(Collection entries)
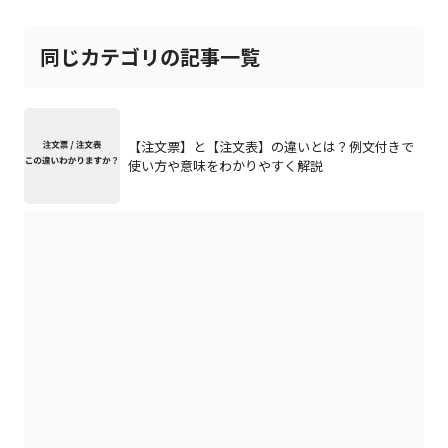
同じカテゴリの記事一覧
【注文票】と【注文表】の違いとは？例文付きで
使い方や意味をわかりやすく解説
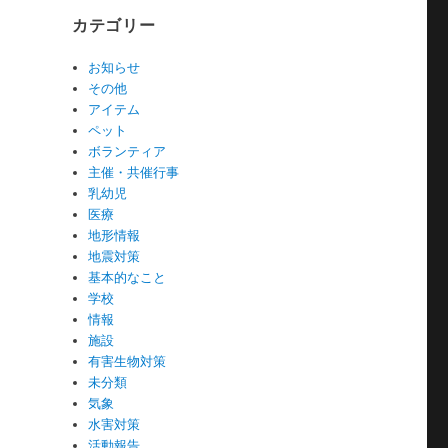
カテゴリー
お知らせ
その他
アイテム
ペット
ボランティア
主催・共催行事
乳幼児
医療
地形情報
地震対策
基本的なこと
学校
情報
施設
有害生物対策
未分類
気象
水害対策
活動報告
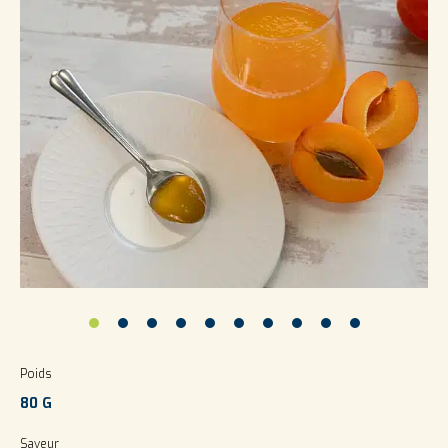
Poids
80 G
Saveur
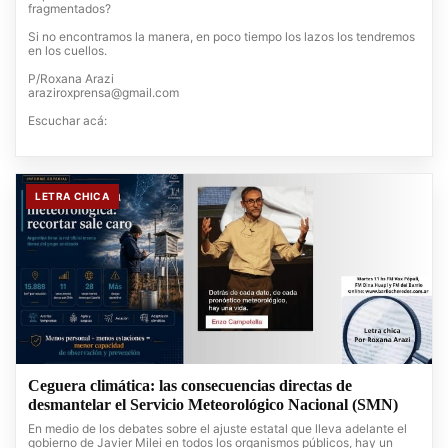
fragmentados?
Si no encontramos la manera, en poco tiempo los lazos los tendremos
en los cuellos.
P/Roxana Arazi
araziroxprensa@gmail.com
Escuchar acá:
LETRA CHICA
Ceguera climática: las consecuencias directas de
desmantelar el Servicio Meteorológico Nacional (SMN)
En medio de los debates sobre el ajuste estatal que lleva adelante el
gobierno de Javier Milei en todos los organismos públicos, hay un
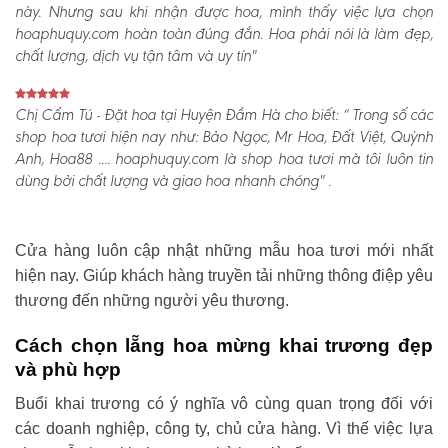
này. Nhưng sau khi nhận được hoa, mình thấy việc lựa chọn
hoaphuquy.com hoàn toàn đúng đắn. Hoa phải nói là làm đẹp,
chất lượng, dịch vụ tận tâm và uy tín"
Chị Cẩm Tú - Đặt hoa tại Huyện Đầm Hà cho biết:
“ Trong số các
shop hoa tươi hiện nay như: Bảo Ngọc, Mr Hoa, Đất Việt, Quỳnh
Anh, Hoa88 .... hoaphuquy.com là shop hoa tươi mà tôi luôn tin
dùng bởi chất lượng và giao hoa nhanh chóng" .
Cửa hàng luôn cập nhật những mẫu hoa tươi mới nhất
hiện nay. Giúp khách hàng truyền tải những thông điệp yêu
thương đến những người yêu thương.
Cách chọn lẵng hoa mừng khai trương đẹp
và phù hợp
Buổi khai trương có ý nghĩa vô cùng quan trọng đối với
các doanh nghiệp, công ty, chủ cửa hàng. Vì thế việc lựa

TASK DETAILS. How many of the lines above contain the word "những"? Give the number alone.

TASK ANSWER. 3